Column :  item_id  , Null values percentage :  0.0
Column :  user_id  , Null values percentage :  0.0010010711461263552
Column :  rating  , Null values percentage :  0.0
Column :  timestamp  , Null values percentage :  0.0
Column :  size  , Null values percentage :  21.78330813970949
Column :  fit  , Null values percentage :  18.52582263021433
Column :  user_attr  , Null values percentage :  8.375962279639214
Column :  model_attr  , Null values percentage :  0.0
Column :  category  , Null values percentage :  0.0
Column :  brand  , Null values percentage :  74.05924339042775
Column :  year  , Null values percentage :  0.0
Column :  split  , Null values percentage :  0.0

Column :  item_id  , Unique values :  1020
Column :  user_id  , Unique values :  44784
Column :  rating  , Unique values :  5
Column :  timestamp  , Unique values :  14741
Column :  size  , Unique values :  10
Column :  fit  , Unique values :  6
Column :  user_attr  , Unique values :  3
Column :  model_attr  , Unique v

### Conclusion

1. Data for electronics has no null values other than for `brands` and `user_attr`. These fields have a very high null value percentage, therefore are unfit for further analysis.
2. Data for cloth on the other hand has null values even for `user_id` field.

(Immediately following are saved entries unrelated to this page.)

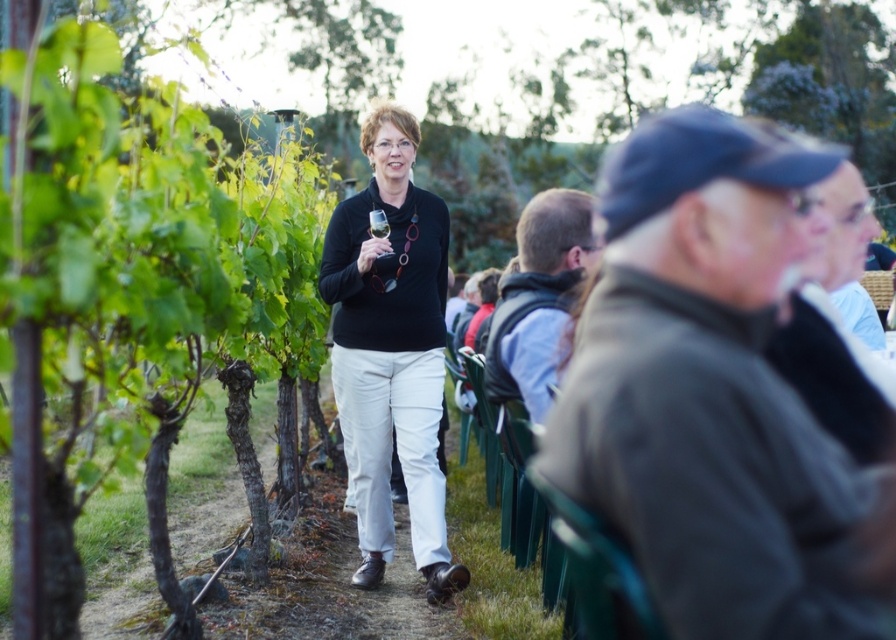 You are a photographer at the vineyard and want to capture both the dark brown leather jacket at right and the light blue shirt at right in a single frame. Which object should you position closer to the left side of your camera viewfinder to ensure both are visible?

To include both the dark brown leather jacket at right and the light blue shirt at right in the frame, position the dark brown leather jacket at right closer to the left side of the camera viewfinder since it is already to the left of the light blue shirt at right.

You are a photographer positioned at the center of the vineyard path. You need to take a photo that includes both the matte black sweater at center and the light brown leather jacket at center. What is the minimum distance you need to move backward to ensure both objects are fully visible in your frame?

The matte black sweater at center is 1.79 meters away from the light brown leather jacket at center. To include both in the frame, you need to move back at least 1.79 meters so that the distance between them fits within your camera view.

You are a photographer trying to capture a candid shot of the dark brown leather jacket at right and the light blue shirt at right. Which one is lower in the image?

The dark brown leather jacket at right is positioned under the light blue shirt at right, so it is lower in the image. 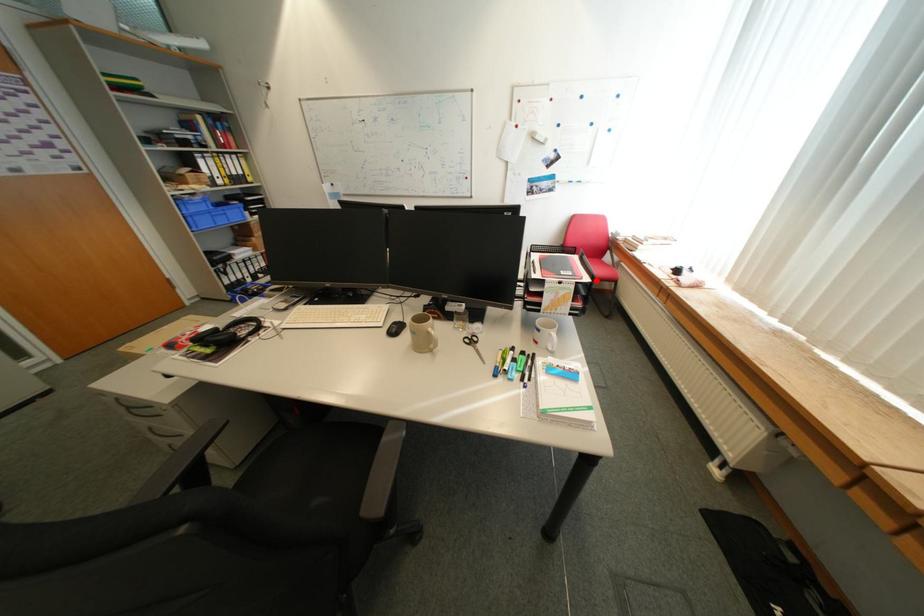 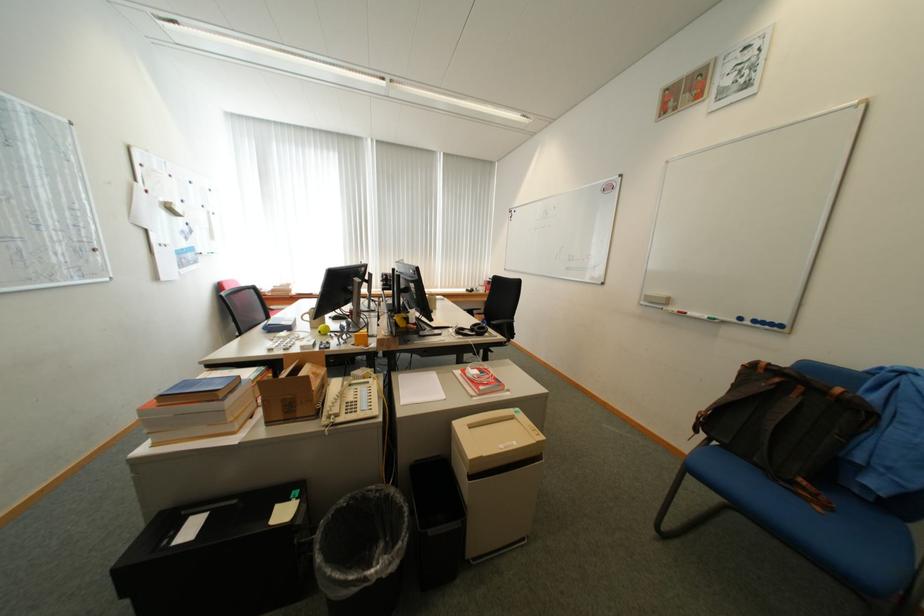 Question: I am providing you with two images of the same scene from different viewpoints. A red point is marked on the first image. Can you still see the location of the red point in image 2?

Choices:
 (A) Yes
 (B) No

Answer: (B) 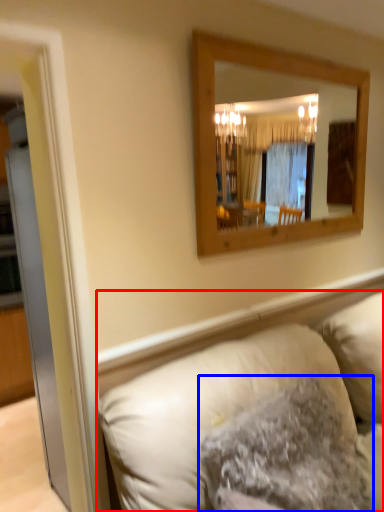 Question: Which of the following is the closest to the observer, studio couch (highlighted by a red box) or pillow (highlighted by a blue box)?

Choices:
 (A) studio couch
 (B) pillow

Answer: (A) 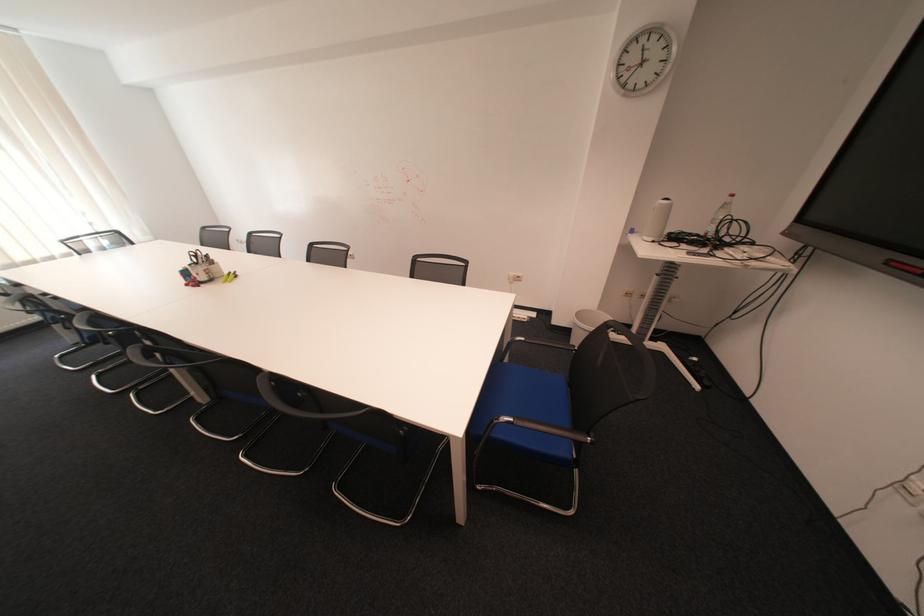 Which object does [586,323] point to?

It refers to a white trash can. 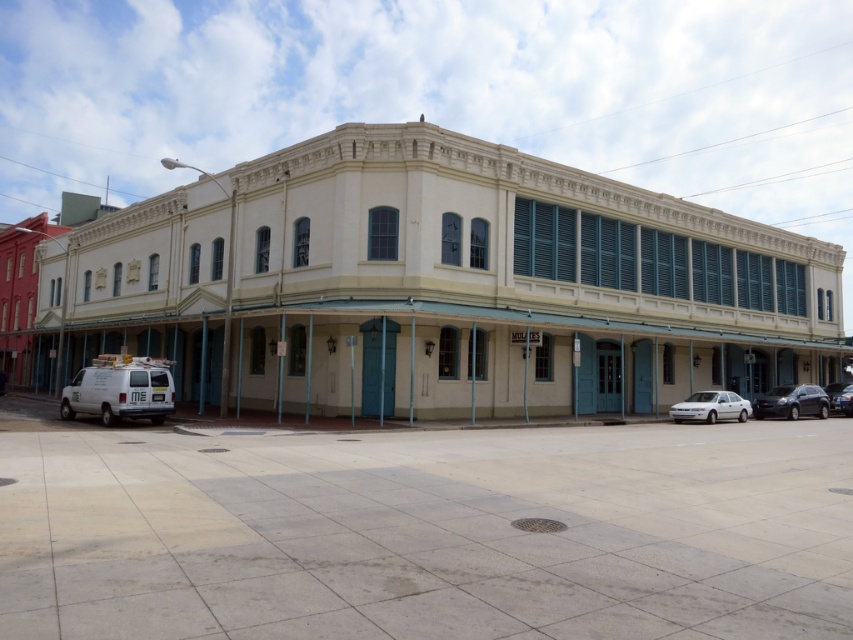 Question: Does matte white building at center have a lesser width compared to white glossy sedan at lower center?

Choices:
 (A) no
 (B) yes

Answer: (A)

Question: Which object is farther from the camera taking this photo?

Choices:
 (A) black matte car at lower right
 (B) white glossy sedan at lower center
 (C) shiny black car at lower right

Answer: (C)

Question: Based on their relative distances, which object is nearer to the shiny black car at lower right?

Choices:
 (A) matte white building at center
 (B) black matte car at lower right
 (C) white matte van at lower left
 (D) white glossy sedan at lower center

Answer: (B)

Question: Does black matte car at lower right appear on the left side of white glossy sedan at lower center?

Choices:
 (A) no
 (B) yes

Answer: (A)

Question: Considering the real-world distances, which object is farthest from the white matte van at lower left?

Choices:
 (A) matte white building at center
 (B) white glossy sedan at lower center
 (C) black matte car at lower right

Answer: (C)

Question: Where is black matte car at lower right located in relation to white glossy sedan at lower center in the image?

Choices:
 (A) left
 (B) right

Answer: (B) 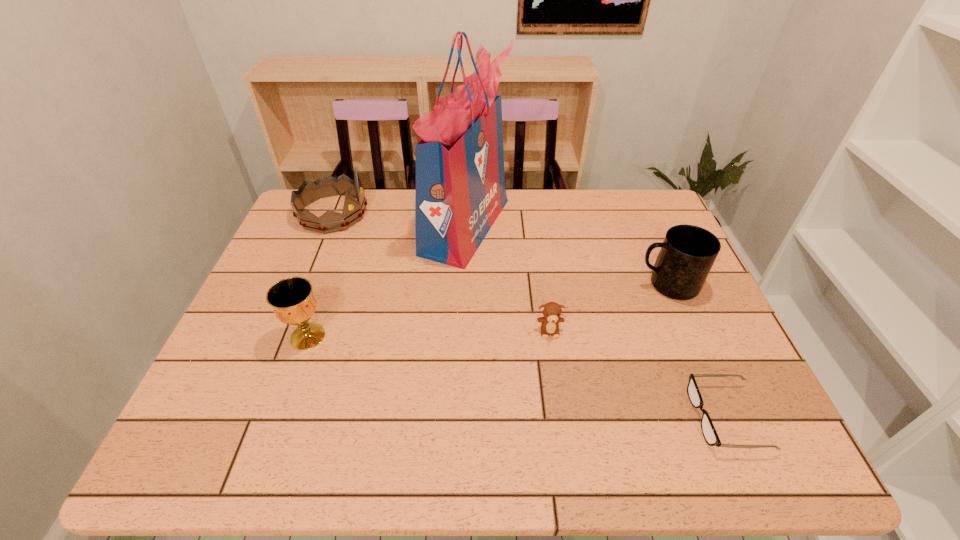 Locate an element on the screen. This screenshot has height=540, width=960. free space located 0.330m at the front of the tiara with jewels is located at coordinates (470, 213).

I want to click on free space located 0.360m on the side of the mug with the handle, so click(x=502, y=285).

Image resolution: width=960 pixels, height=540 pixels. I want to click on free spot located on the side of the mug with the handle, so click(547, 285).

In order to click on free space located on the side of the mug with the handle in this screenshot , I will do `click(540, 285)`.

Where is `free space located 0.110m on the front of the chalice`? free space located 0.110m on the front of the chalice is located at coordinates (287, 394).

You are a GUI agent. You are given a task and a screenshot of the screen. Output one action in this format:
    pyautogui.click(x=<x>, y=<y>)
    Task: Click on the free location located on the face of the fourth object from left to right
    Image resolution: width=960 pixels, height=540 pixels.
    Given the screenshot: What is the action you would take?
    pyautogui.click(x=558, y=390)

Identify the location of free space located on the front-facing side of the spectacles. (608, 417).

Where is `vacant area situated on the front-facing side of the spectacles`? The image size is (960, 540). vacant area situated on the front-facing side of the spectacles is located at coordinates (627, 417).

At what (x,y) coordinates should I click in order to perform the action: click on vacant space located 0.170m on the front-facing side of the spectacles. Please return your answer as a coordinate pair (x, y). Looking at the image, I should click on (612, 417).

Find the location of a particular element. This screenshot has width=960, height=540. grocery bag that is at the far edge is located at coordinates tap(460, 191). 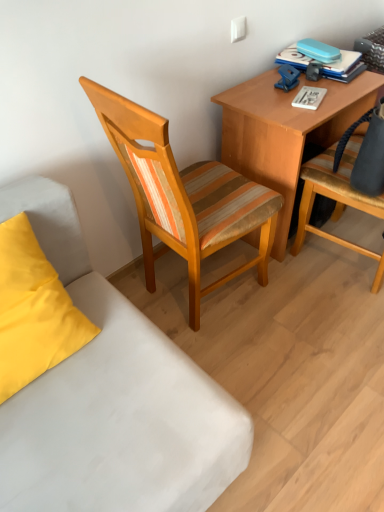 Question: Can you confirm if blue hardcover book at upper right is smaller than woodenchair at center, marked as the second chair in a right-to-left arrangement?

Choices:
 (A) no
 (B) yes

Answer: (B)

Question: From the image's perspective, is blue hardcover book at upper right under woodenchair at center, the first chair when ordered from left to right?

Choices:
 (A) no
 (B) yes

Answer: (A)

Question: Considering the relative positions of blue hardcover book at upper right and woodenchair at center, the first chair when ordered from left to right, in the image provided, is blue hardcover book at upper right to the right of woodenchair at center, the first chair when ordered from left to right, from the viewer's perspective?

Choices:
 (A) yes
 (B) no

Answer: (A)

Question: Considering the relative sizes of blue hardcover book at upper right and woodenchair at center, marked as the second chair in a right-to-left arrangement, in the image provided, is blue hardcover book at upper right shorter than woodenchair at center, marked as the second chair in a right-to-left arrangement,?

Choices:
 (A) yes
 (B) no

Answer: (A)

Question: Can you confirm if blue hardcover book at upper right is wider than woodenchair at center, the first chair when ordered from left to right?

Choices:
 (A) yes
 (B) no

Answer: (B)

Question: Looking at their shapes, would you say matte yellow pillow at lower left is wider or thinner than white fabric couch at lower left?

Choices:
 (A) wide
 (B) thin

Answer: (B)

Question: Is point [28, 382] positioned closer to the camera than point [152, 372]?

Choices:
 (A) closer
 (B) farther

Answer: (A)

Question: Is matte yellow pillow at lower left to the left or to the right of white fabric couch at lower left in the image?

Choices:
 (A) right
 (B) left

Answer: (B)

Question: From the image's perspective, is matte yellow pillow at lower left located above or below white fabric couch at lower left?

Choices:
 (A) below
 (B) above

Answer: (B)

Question: Is point (337, 130) positioned closer to the camera than point (62, 325)?

Choices:
 (A) farther
 (B) closer

Answer: (A)

Question: From a real-world perspective, is wooden desk at upper right above or below matte yellow pillow at lower left?

Choices:
 (A) below
 (B) above

Answer: (A)

Question: In terms of width, does wooden desk at upper right look wider or thinner when compared to matte yellow pillow at lower left?

Choices:
 (A) thin
 (B) wide

Answer: (B)

Question: From the image's perspective, is wooden desk at upper right positioned above or below matte yellow pillow at lower left?

Choices:
 (A) above
 (B) below

Answer: (A)

Question: Is striped fabric chair at right, placed as the 2th chair when sorted from left to right, in front of or behind woodenchair at center, marked as the second chair in a right-to-left arrangement, in the image?

Choices:
 (A) behind
 (B) front

Answer: (A)

Question: Is striped fabric chair at right, placed as the 2th chair when sorted from left to right, spatially inside woodenchair at center, marked as the second chair in a right-to-left arrangement, or outside of it?

Choices:
 (A) outside
 (B) inside

Answer: (A) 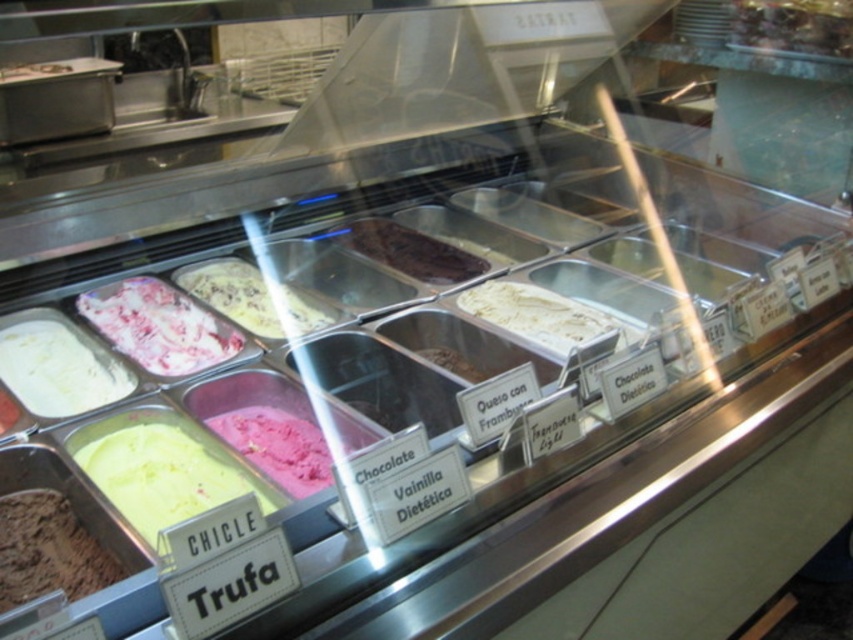 Question: Which point is farther from the camera taking this photo?

Choices:
 (A) (4, 396)
 (B) (105, 481)
 (C) (550, 340)

Answer: (C)

Question: Can you confirm if pink creamy ice cream at left is positioned to the left of pink creamy ice cream at center left?

Choices:
 (A) no
 (B) yes

Answer: (B)

Question: Among these objects, which one is nearest to the camera?

Choices:
 (A) white creamy ice cream at center
 (B) pink creamy ice cream at left

Answer: (B)

Question: Considering the relative positions of pink creamy ice cream at center left and white creamy ice cream at center in the image provided, where is pink creamy ice cream at center left located with respect to white creamy ice cream at center?

Choices:
 (A) below
 (B) above

Answer: (A)

Question: Which object is positioned farthest from the chocolate creamy ice cream at lower left?

Choices:
 (A) chocolatesmoothice cream at center
 (B) pink creamy ice cream at center
 (C) chocolate creamy ice cream at center
 (D) pink creamy ice cream at center left

Answer: (A)

Question: Is lime green creamy ice cream at center bigger than pink creamy ice cream at center?

Choices:
 (A) yes
 (B) no

Answer: (B) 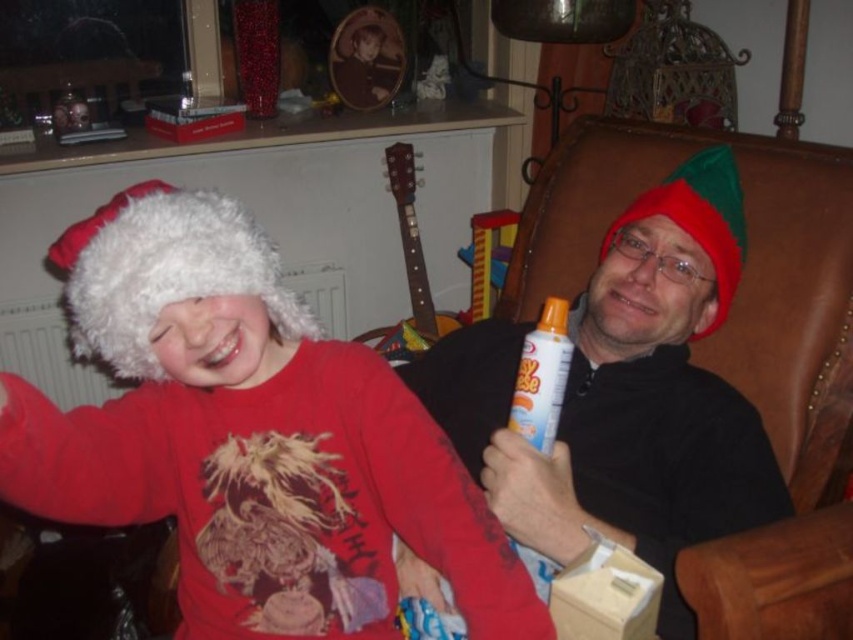 Question: Which of the following is the closest to the observer?

Choices:
 (A) (146, 413)
 (B) (486, 481)

Answer: (A)

Question: Is fuzzy white hat at left above fuzzy white hat at right?

Choices:
 (A) no
 (B) yes

Answer: (A)

Question: Which object appears closest to the camera in this image?

Choices:
 (A) fuzzy white hat at right
 (B) fuzzy white hat at left

Answer: (B)

Question: Where is fuzzy white hat at left located in relation to fuzzy white hat at right in the image?

Choices:
 (A) left
 (B) right

Answer: (A)

Question: Which point appears farthest from the camera in this image?

Choices:
 (A) (178, 500)
 (B) (569, 509)

Answer: (B)

Question: Is fuzzy white hat at left wider than fuzzy white hat at right?

Choices:
 (A) no
 (B) yes

Answer: (B) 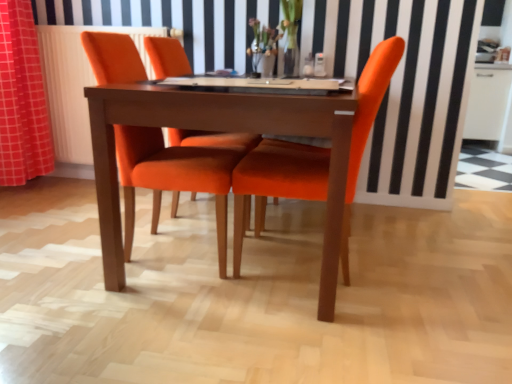 The height and width of the screenshot is (384, 512). I want to click on vacant area that is in front of orange fabric chair at center, positioned as the 1th chair in left-to-right order, so click(144, 321). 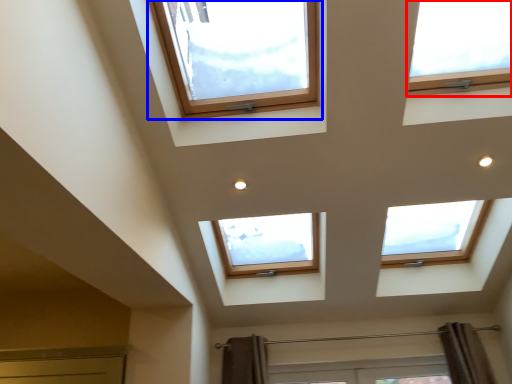 Question: Which point is closer to the camera, window (highlighted by a red box) or window (highlighted by a blue box)?

Choices:
 (A) window
 (B) window

Answer: (B) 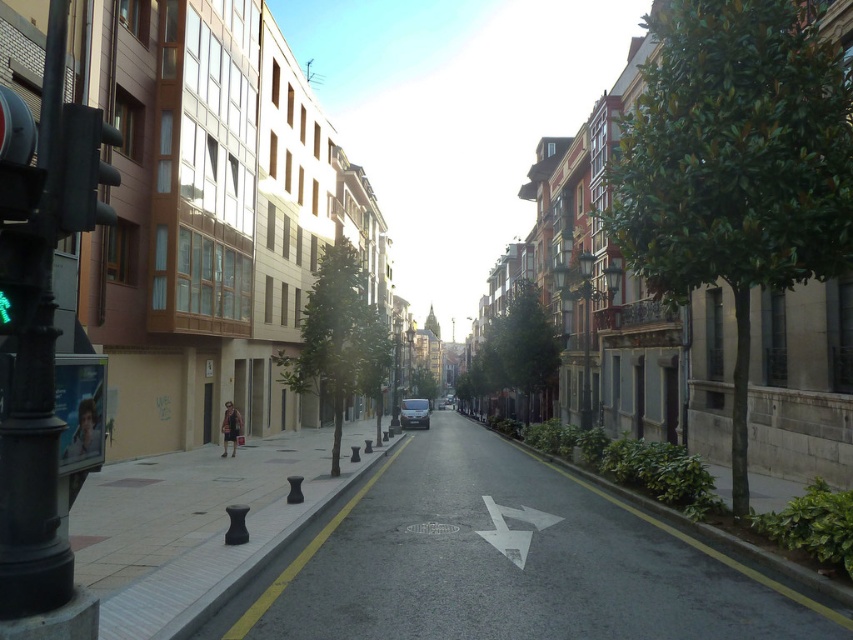 You are driving a delivery van that is 2.5 meters wide. You need to turn right at the intersection ahead. There is a black metal pole at left and black rubber bollards at center in your path. Can you safely navigate around them without hitting either object?

The black metal pole at left is to the left of the black rubber bollards at center. Since the bollards are at the center, you can safely turn right by staying to the right side of the road, avoiding both the pole and the bollards. The van is 2.5 meters wide, which should fit within the available space if the right lane is appropriately sized.

You are a delivery driver who needs to turn right at the intersection ahead. You see a matte black traffic light at left and a white paper arrow at center. Which object is taller and could potentially block your view of oncoming traffic when making the turn?

The matte black traffic light at left is taller than the white paper arrow at center, so it could potentially block your view of oncoming traffic when making the turn. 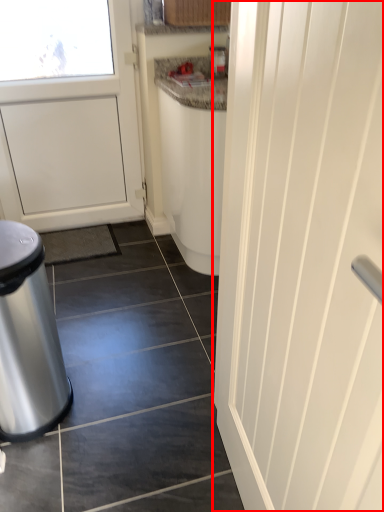 Question: From the image's perspective, what is the correct spatial positioning of door (annotated by the red box) in reference to waste container?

Since this field is key to our formula, we will drop all rows with null user_id. Features `size`, `fit` and `user_attr` can be used after imputation. Feature `brand` has a very high null value percentage, therefore is unfit for further analysis. 
3. Both the datasets have features which have less than or equal to 10 unique values. Such features can be one hot encoded.